I was wondering if anyone else has tried this. I am trying to hunt down a 4 pack to have when I do a side by side.

The link for the collab announcement states its a light Pilsner malt layered with MO, Munich, and caramels. Also, it states the late "huge" hop additions. I have never head of Lemondrop or Azacca, but I'm going to try to source them.

Any help is appreciated in trying to tune this recipe. I'm going to mess around with it tonight on BeerSmith to try to get some type of base started.

http://www.boulevard.com/collaboration-no-5/
 
Email Boulevard, they won't tell you an exact recipe obviously but I'm in Kansas City. I've heard a few people say that if you email them and nicely ask about the recipe and say you're looking for guidance they'll do what they can. Let me know because I'm interested in trying to clone this too. If I wasn't trying to get my house ready to sell in 3 months I'd do what I can to help out.
 
It was pretty good, had a few over the weekend. Azzaca stands out the most, with a strong mosaic/citra background.
 
This is something I put together. Anyone have any suggestions?
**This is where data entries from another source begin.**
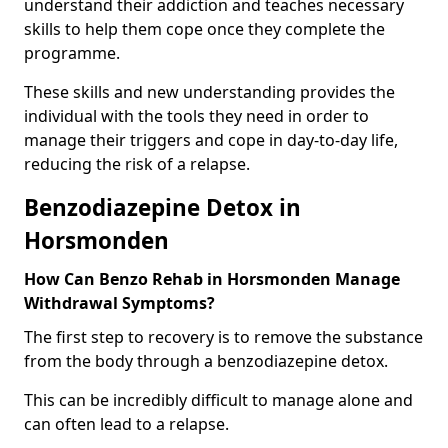
understand their addiction and teaches necessary
skills to help them cope once they complete the
programme.
These skills and new understanding provides the
individual with the tools they need in order to
manage their triggers and cope in day-to-day life,
reducing the risk of a relapse.
Benzodiazepine Detox in
Horsmonden
How Can Benzo Rehab in Horsmonden Manage
Withdrawal Symptoms?
The first step to recovery is to remove the substance
from the body through a benzodiazepine detox.
This can be incredibly difficult to manage alone and
can often lead to a relapse.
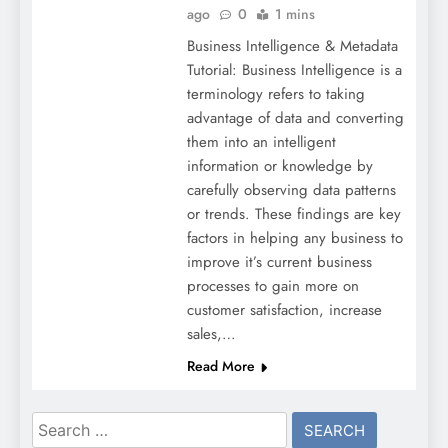
ago
0
1 mins
Business Intelligence & Metadata
Tutorial: Business Intelligence is a
terminology refers to taking
advantage of data and converting
them into an intelligent
information or knowledge by
carefully observing data patterns
or trends. These findings are key
factors in helping any business to
improve it’s current business
processes to gain more on
customer satisfaction, increase
sales,…
Read More
Search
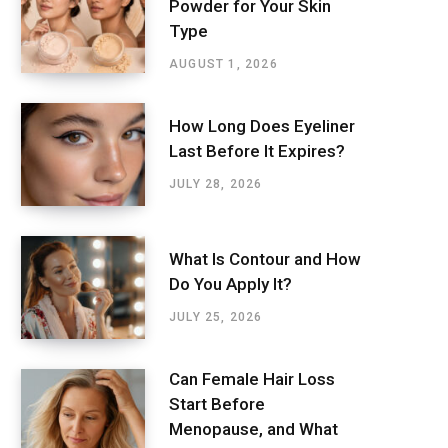
Powder for Your Skin
Type
AUGUST 1, 2026
How Long Does Eyeliner
Last Before It Expires?
JULY 28, 2026
What Is Contour and How
Do You Apply It?
JULY 25, 2026
Can Female Hair Loss
Start Before
Menopause, and What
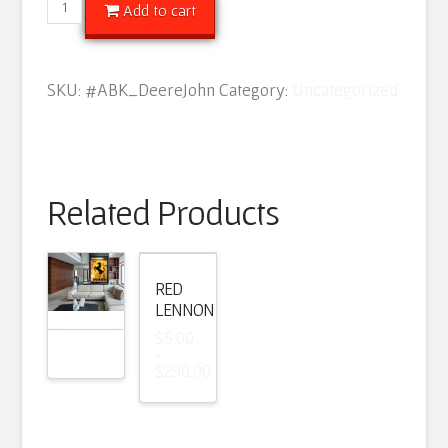
Deere
Add to cart
John
quantity
SKU:
#ABK_DeereJohn
Category:
Uncategorized
Related Products
RED
LENNON
$
5.00
–
$
290.00
Price
range:
$5.00
through
$290.00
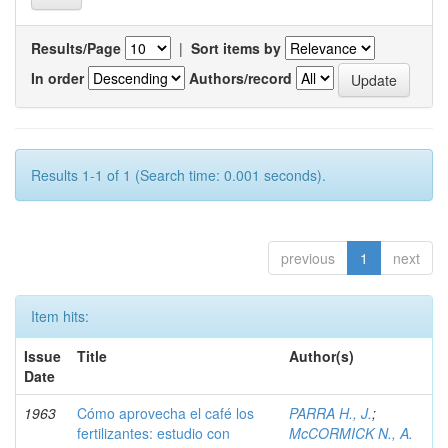
Results/Page
|
Sort items by
In order
Authors/record
Results 1-1 of 1 (Search time: 0.001 seconds).
previous
1
next
Item hits:
Issue
Title
Author(s)
Date
1963
Cómo aprovecha el café los
PARRA H., J.
;
fertilizantes: estudio con
McCORMICK N., A.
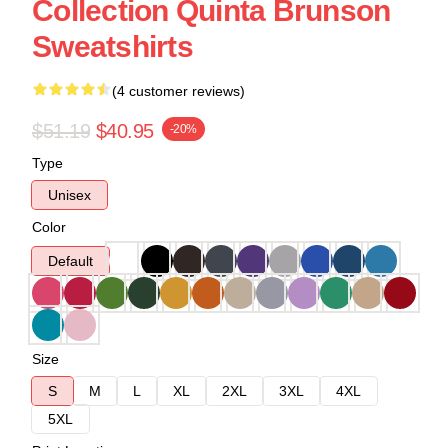
Collection Quinta Brunson
Sweatshirts
(4 customer reviews)
$51.19
$40.95
-20%
Type
Unisex
Color
Default
Size
S
M
L
XL
2XL
3XL
4XL
5XL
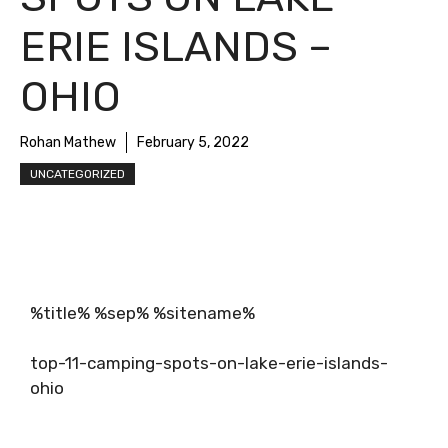
ERIE ISLANDS –
OHIO
Rohan Mathew
February 5, 2022
UNCATEGORIZED
%title% %sep% %sitename%
top-11-camping-spots-on-lake-erie-islands-
ohio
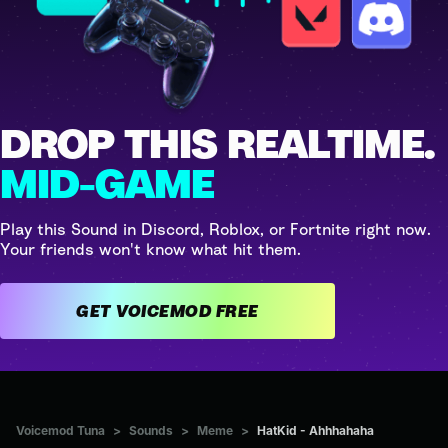
DROP THIS REALTIME.
MID-GAME
Play this Sound in Discord, Roblox, or Fortnite right now.
Your friends won't know what hit them.
GET VOICEMOD FREE
Voicemod Tuna
>
Sounds
>
Meme
>
HatKid - Ahhhahaha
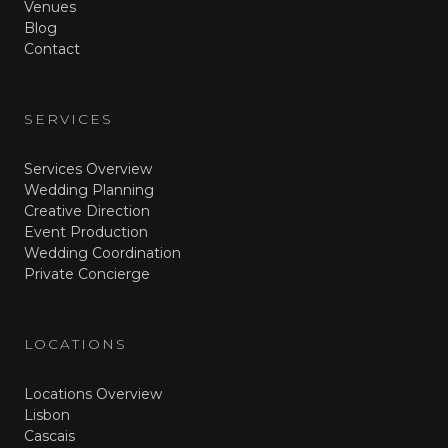
Venues
Blog
Contact
SERVICES
Services Overview
Wedding Planning
Creative Direction
Event Production
Wedding Coordination
Private Concierge
LOCATIONS
Locations Overview
Lisbon
Cascais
Not exactly how well the malt profile is tuned to the actual recipe.


Type: All Grain
Batch Size: 5.50 gal
Boil Size: 8.19 gal
Boil Time: 60 min
End of Boil Vol: 6.77 gal
Final Bottling Vol: 5.00 gal
Fermentation: Ale, Two Stage


Date: 26 Oct 2015
Equipment: 11g Bayou Classic BIAB
Efficiency: 70.00 %
Est Mash Efficiency: 82.9 %
Taste Rating: 30.0

Ingredients

11 lbs 5.1 oz Pilsner (2 Row) UK (1.0 SRM) Grain 1 74.0 %
2 lbs 7.2 oz Pale Malt, Maris Otter (3.0 SRM) Grain 2 16.0 %
12.2 oz Caramel/Crystal Malt - 40L (40.0 SRM) Grain 3 5.0 %
12.2 oz Munich Malt (9.0 SRM) Grain 4 5.0 %
1.00 oz Cascade [5.50 %] - First Wort 60.0 min Hop 5 16.7 IBUs
0.50 oz Azacca [15.30 %] - Boil 15.0 min Hop 6 10.5 IBUs
0.50 oz Citra [11.70 %] - Boil 15.0 min Hop 7 8.0 IBUs
0.50 oz Lemondrop [4.50 %] - Boil 15.0 min Hop 8 3.1 IBUs
0.50 oz Mosaic (HBC 369) [11.60 %] - Boil 15.0 min Hop 9 7.9 IBUs
0.25 oz Azacca [15.30 %] - Boil 5.0 min Hop 10 2.1 IBUs
0.25 oz Citra [12.00 %] - Boil 5.0 min Hop 11 1.6 IBUs
0.25 oz Lemondrop [4.50 %] - Boil 5.0 min Hop 12 0.6 IBUs
0.25 oz Mosaic (HBC 369) [11.60 %] - Boil 5.0 min Hop 13 1.6 IBUs
0.25 oz Azacca [15.30 %] - Steep/Whirlpool 0.0 min Hop 14 0.0 IBUs
0.25 oz Citra [12.00 %] - Steep/Whirlpool 0.0 min Hop 15 0.0 IBUs
0.25 oz Lemondrop [4.50 %] - Steep/Whirlpool 0.0 min Hop 16 0.0 IBUs
0.25 oz Mosaic (HBC 369) [12.25 %] - Steep/Whirlpool 0.0 min Hop 17 0.0 IBUs
1.0 pkg Safale American (DCL/Fermentis #US-05) [50.28 ml] Yeast 18 -


Gravity, Alcohol Content and Color

Est Original Gravity: 1.070 SG
Est Final Gravity: 1.015 SG
Estimated Alcohol by Vol: 7.3 %
Bitterness: 52.1 IBUs
Est Color: 6.5 SRM


Mash Profile

Mash Name: BIAB, Medium Body
Sparge Water: 0.00 gal
Sparge Temperature: 168.1 F
Adjust Temp for Equipment: TRUE


Total Grain Weight: 15 lbs 4.8 oz
Grain Temperature: 72.0 F
Tun Temperature: 72.0 F
Mash PH: 5.20

Mash Steps


Step Time

Saccharification Add 37.24 qt of water at 160.0 F 152.1 F 75 min
Mash Out Heat to 168.0 F over 7 min 168.0 F 10 min
 
I have emailed them before about a recipe and they sent me the exact recipe. It took about a week or two but jeremy danner responded to the email personally. Good luck and let us know how it turns out!
 
Last edited:
Gmthomas_13 - I was not looking for the Hibiscus Gose recipe. Can you or an admin please remove your post as to not confuse people?
 
Just an update for anyone looking for this recipe. I was able to obtain the recipe from Boulevard. I ended brewing an 11g batch on 11/29. I pitched two yeasts to experiment with, US-05 and Wyeast 1332. I had an OG of 1.07 and right now I am sitting 6 days after pitching at 1.02. I still have a few more points until the FG I need of 1.011, so bumped it up the temp to 73* to help finish it off. I am not sure if it'll get all the way down though, BeerSmith is estimating it finishing around 1.022. I'll leave it on the cake for another 2-3 days to see if there are any further drops.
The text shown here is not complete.